EXERCISE AIM =>
All lines from the one holding "Матеріали до свят" through the last line of the entries below must be transcribed exactly, and no others. Pictures do not go in.

[Opening MATERIALS PROVIDED section]

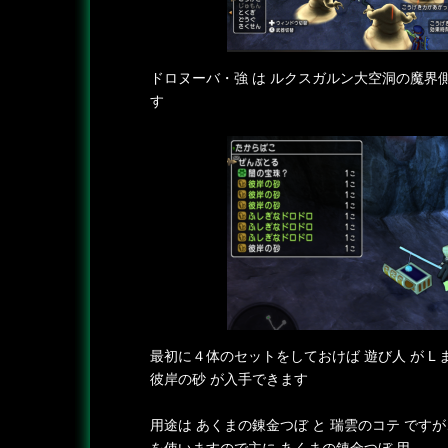
ドロヌーバ・強 は ルクスガルン大空洞の魔界
す
最初に４体のセットをしておけば 遊び人 が L
彼岸の砂 が入手できます
用途は あくまの錬金つぼ と 瑞雲のコテ です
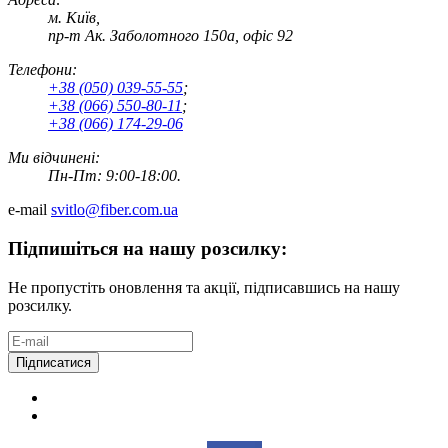
м. Київ,
пр-т Ак. Заболотного 150а, офіс 92
Телефони:
+38 (050) 039-55-55
;
+38 (066) 550-80-11
;
+38 (066) 174-29-06
Ми відчинені:
Пн-Пт: 9:00-18:00.
e-mail
svitlo@fiber.com.ua
Підпишіться на нашу розсилку:
Не пропустіть оновлення та акції, підписавшись на нашу
розсилку.
Підписатися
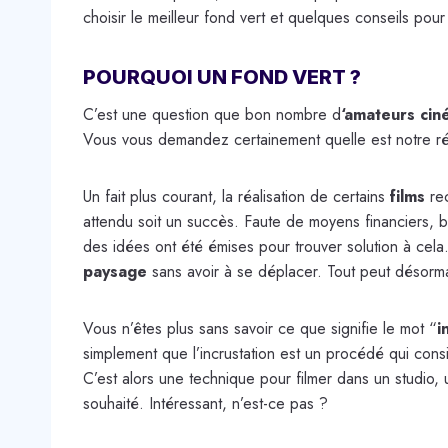
choisir le meilleur fond vert et quelques conseils pour 
POURQUOI UN FOND VERT ?
C’est une question que bon nombre d
‘amateurs cin
Vous vous demandez certainement quelle est notre r
Un fait plus courant, la réalisation de certains
films
re
attendu soit un succès. Faute de moyens financiers, b
des idées ont été émises pour trouver solution à cela. 
paysage
sans avoir à se déplacer. Tout peut désorm
Vous n’êtes plus sans savoir ce que signifie le mot “
i
simplement que l’incrustation est un procédé qui con
C’est alors une technique pour filmer dans un studio
souhaité. Intéressant, n’est-ce pas ?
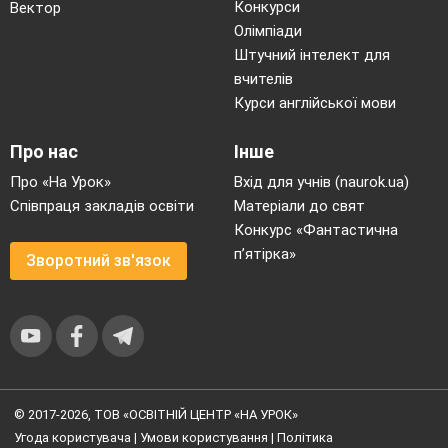
Конкурси
Вектор
Олімпіади
Штучний інтелект для
вчителів
Курси англійської мови
Про нас
Інше
Про «На Урок»
Вхід для учнів (naurok.ua)
Співпраця закладів освіти
Матеріали до свят
Конкурс «Фантастична
п’ятірка»
Зворотний зв'язок
© 2017-2026, ТОВ «ОСВІТНІЙ ЦЕНТР «НА УРОК»
Угода користувача
|
Умови користування
|
Політика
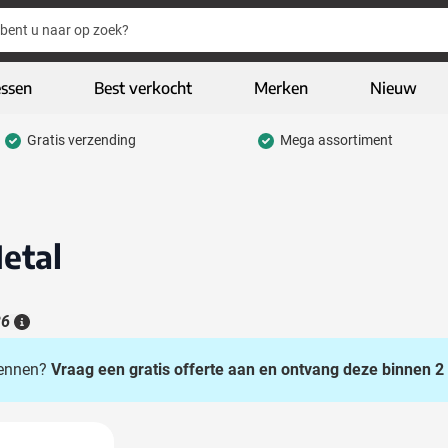
essen
Best verkocht
Merken
Nieuw
Gratis verzending
Mega assortiment
hrijfwaren categorie
eding & textiel categorie
iveaways categorie
etal
CO geschenken categorie
gh-tech & multimedia categorie
26
Details
kelijk & Kantoor categorie
 kennen?
Vraag een gratis offerte aan en ontvang deze binnen 2 
door & vrije tijd categorie
assen & Reizen categorie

[Closing MATERIALS PROVIDED section]

EXPECTED ANSWER =>
Матеріали до свят
Конкурс «Фантастична
п’ятірка»
Зворотний зв'язок
© 2017-2026, ТОВ «ОСВІТНІЙ ЦЕНТР «НА УРОК»
Угода користувача
|
Умови користування
|
Політика
essen
Best verkocht
Merken
Nieuw
Gratis verzending
Mega assortiment
hrijfwaren categorie
eding & textiel categorie
iveaways categorie
etal
CO geschenken categorie
gh-tech & multimedia categorie
26
Details
kelijk & Kantoor categorie
 kennen?
Vraag een gratis offerte aan en ontvang deze binnen 2 
door & vrije tijd categorie
assen & Reizen categorie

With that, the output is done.